La macchina piombò con grande fracasso sul piazzale, entrò a razzo nella zona del porto e si fermò con una violenta frenata ai piedi dell’unico molo. All’estremità del pontile era legata una piccola imbarcazione. Il compito di Lou consisteva nel far credere che voleva abbandonare l’isola a bordo di quella barca.

Gli uomini sbucavano nel buio da diversi edifici, gridando in lingue incomprensibili. Lou passò dietro la macchina, alzò il cofano e cercò il condotto del carburante. Lo strappò e sentì il liquido scorrere tra le dita. Allora tornò al sedile anteriore, afferrò le due pistole e sparò diversi colpi nel motore, arretrando rapidamente lungo il molo, mentre faceva fuoco.

Al terzo colpo fece centro, e fiamme violente scaturirono dalla macchina.

Lou si gettò di corsa lungo il pontile, mettendo tra lui e gli inseguitori la macchina in fiamme. Sull’imbarcadero di legno c’era, da un lato, una catasta di cassette da imballaggio. Lou ci si nascose dietro. Aveva di fronte il turbocar in fiamme e, attraverso le ondate di calore che si levavano dal rogo, vedeva gli uomini correre all’impazzata sul piazzale, alcuni con le armi in pugno, avvolti dalla luce rossa dell’incendio. Alle sue spalle c’era il porto, con la barca legata all’estremità del pontile.

Qualcuno però aveva già pensato alla barca.

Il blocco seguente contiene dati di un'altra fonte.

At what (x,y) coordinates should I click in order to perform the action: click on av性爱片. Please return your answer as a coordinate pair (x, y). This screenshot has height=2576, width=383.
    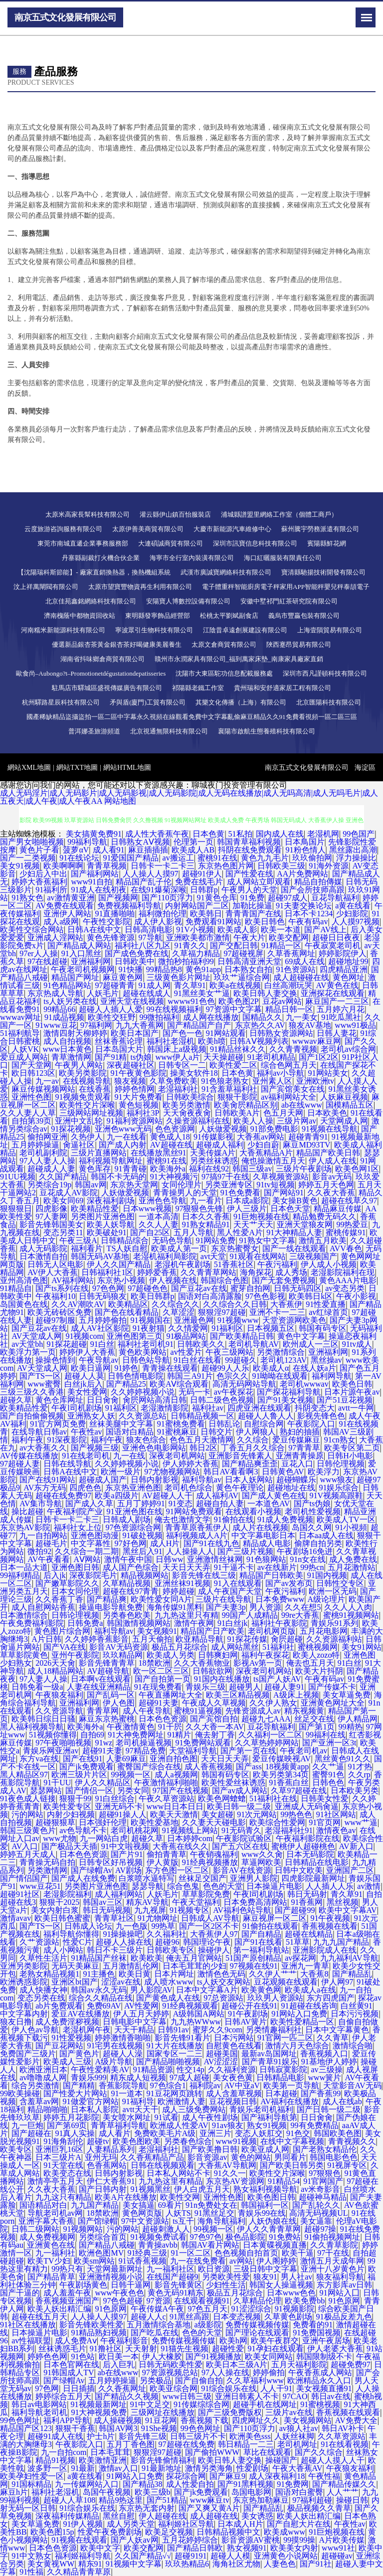     Looking at the image, I should click on (186, 1352).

Lou sentì uno strano rumore e, subito dopo, un rovinio di vetri rotti. Si voltò e vide che una grossa sezione del parapetto dell’imbarcazione volava a pezzi, tra nuvole di vapore. Il fucile laser! Fanno a pezzi la barca perché non possa servirmene. Forse credono che sia già a bordo.

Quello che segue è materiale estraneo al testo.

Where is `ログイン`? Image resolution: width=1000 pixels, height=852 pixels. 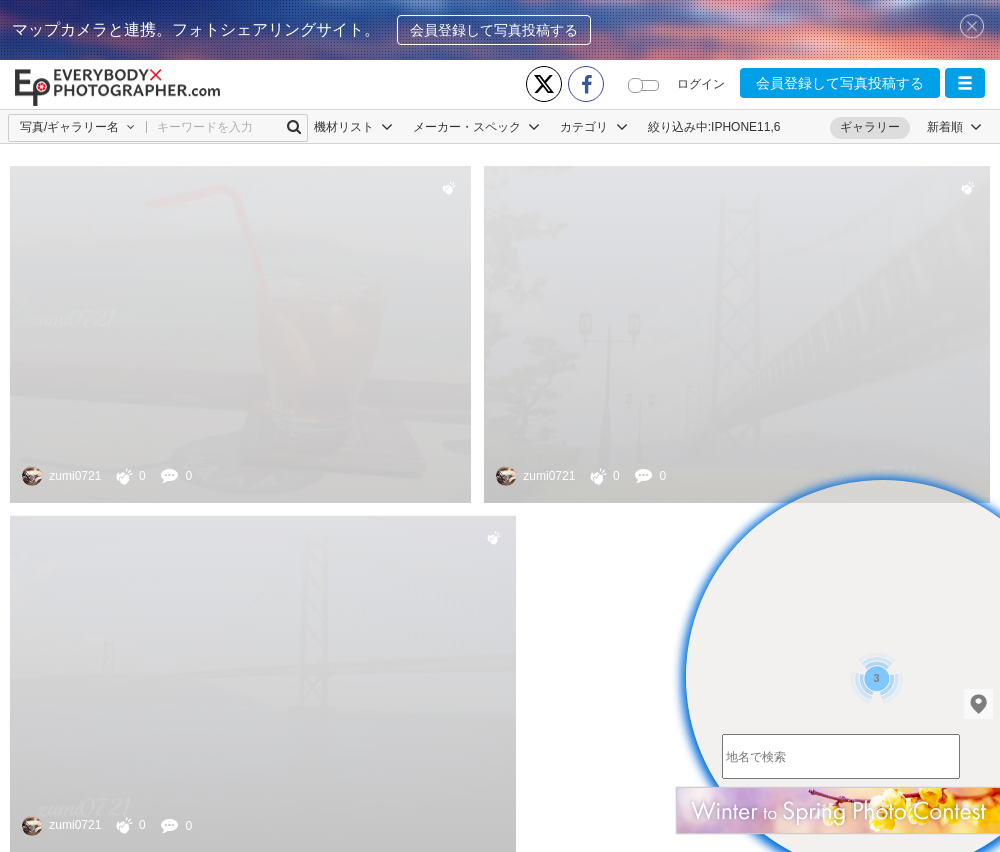 ログイン is located at coordinates (701, 84).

Poi un altro pensiero: Appena mi scoprono, mi spareranno addosso con quei fucili!

Lou si sforzò di rimanere perfettamente immobile, minuscolo mucchietto di umanità spaurita, rannicchiato dietro le cassette, cercando di essere completamente invisibile o per lo meno di passare inosservato il più possibile. Lunghi minuti trascorsero. Il rogo della macchina si spense, la barca si inclinò su un fianco e si inabissò gorgogliando.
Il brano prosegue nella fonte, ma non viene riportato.